───── Provided data ─────

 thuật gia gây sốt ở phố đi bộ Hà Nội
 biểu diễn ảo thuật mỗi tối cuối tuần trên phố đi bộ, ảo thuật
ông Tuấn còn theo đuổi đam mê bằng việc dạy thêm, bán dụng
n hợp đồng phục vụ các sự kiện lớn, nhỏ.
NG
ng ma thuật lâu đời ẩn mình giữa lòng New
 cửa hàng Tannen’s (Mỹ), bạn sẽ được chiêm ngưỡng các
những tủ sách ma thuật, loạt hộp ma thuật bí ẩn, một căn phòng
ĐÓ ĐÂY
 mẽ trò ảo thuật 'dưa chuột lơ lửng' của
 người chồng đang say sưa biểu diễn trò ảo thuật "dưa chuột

─────

=== What you should do ===
Every line above holding the string "thuật" should be listed.

=== Answer to the problem ===
 thuật gia gây sốt ở phố đi bộ Hà Nội
 biểu diễn ảo thuật mỗi tối cuối tuần trên phố đi bộ, ảo thuật
ng ma thuật lâu đời ẩn mình giữa lòng New
những tủ sách ma thuật, loạt hộp ma thuật bí ẩn, một căn phòng
 mẽ trò ảo thuật 'dưa chuột lơ lửng' của
 người chồng đang say sưa biểu diễn trò ảo thuật "dưa chuột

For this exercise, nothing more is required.